Frequently asked questions
What is ROI?
Return on Investment — the fraction of the original amount you gained (or lost), expressed as a percentage. ROI = (final − initial) ÷ initial × 100. It's the simplest single-period return measure: how much did your money grow, relative to what you started with?
Is ROI the same as annual return?
Not necessarily. This calculator returns the **total** return over the whole period, regardless of how long that period was. A 35% return over 1 year is excellent; a 35% return over 10 years is mediocre (~3% per year compounded). For an apples-to-apples annual figure, look up the CAGR formula: (final ÷ initial)^(1 ÷ years) − 1.
How do I handle fees, dividends, or additional contributions?
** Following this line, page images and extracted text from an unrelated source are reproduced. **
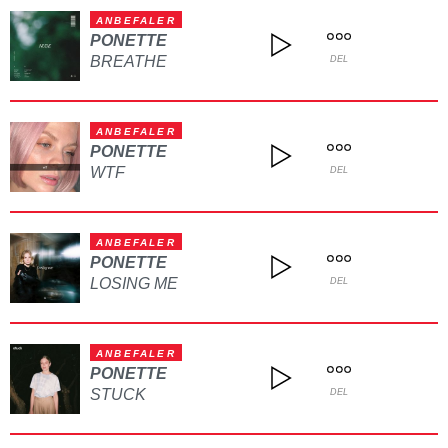
ANBEFALER
PONETTE
BREATHE
DEL
ANBEFALER
PONETTE
WTF
DEL
ANBEFALER
PONETTE
LOSING ME
DEL
ANBEFALER
PONETTE
STUCK
DEL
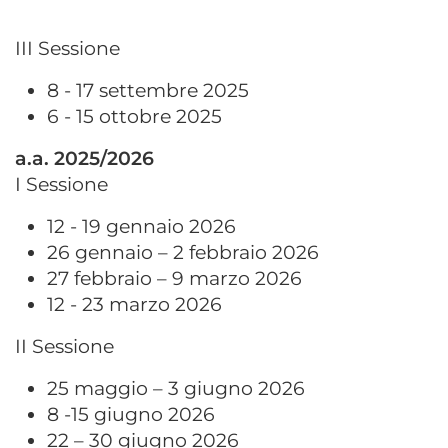
III Sessione
8 - 17 settembre 2025
6 - 15 ottobre 2025
a.a. 2025/2026
I Sessione
12 - 19 gennaio 2026
26 gennaio – 2 febbraio 2026
27 febbraio – 9 marzo 2026
12 - 23 marzo 2026
II Sessione
25 maggio – 3 giugno 2026
8 -15 giugno 2026
22 – 30 giugno 2026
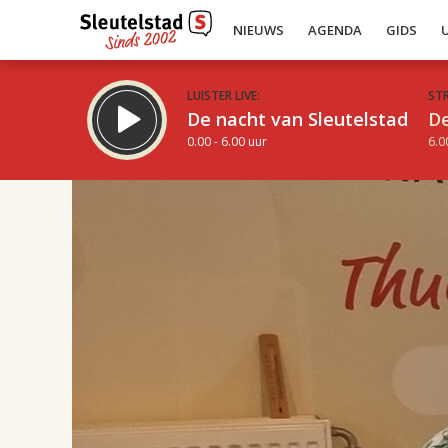
NIEUWS
AGENDA
GIDS
LUISTER LIVE:
ST
De nacht van Sleutelstad
De
0.00 - 6.00 uur
6.0
17.00
Inklappen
Net them in: use the *all-in* numbers. If you put in $10,000 and added another $2,000 mid-way, your "initial" for a clean ROI is muddier — you really want a money-weighted return (IRR), not a simple ROI. For dividends/coupons, add them to the final value before computing. For fees and taxes, subtract them. This calculator does pure compute(final, initial); the right inputs are on you.
Can ROI be negative?
Yes — that means the investment lost money. The result will show a negative percent and the loss in absolute terms. ROI doesn't have a lower bound for assets that can go below zero (some derivatives), but for a normal investment the worst case is −100% (you lose everything).
What's a "good" ROI?
It depends entirely on the period and the risk. Over one year: stocks average ~10% (US equities, long-term), bonds ~4–5%, savings accounts ~4–5% recently, real estate variable. A 10% one-year return on a low-risk asset is great; a 10% return on a high-risk speculative asset is barely compensation for the risk. Compare against an alternative you could've held instead, not against zero.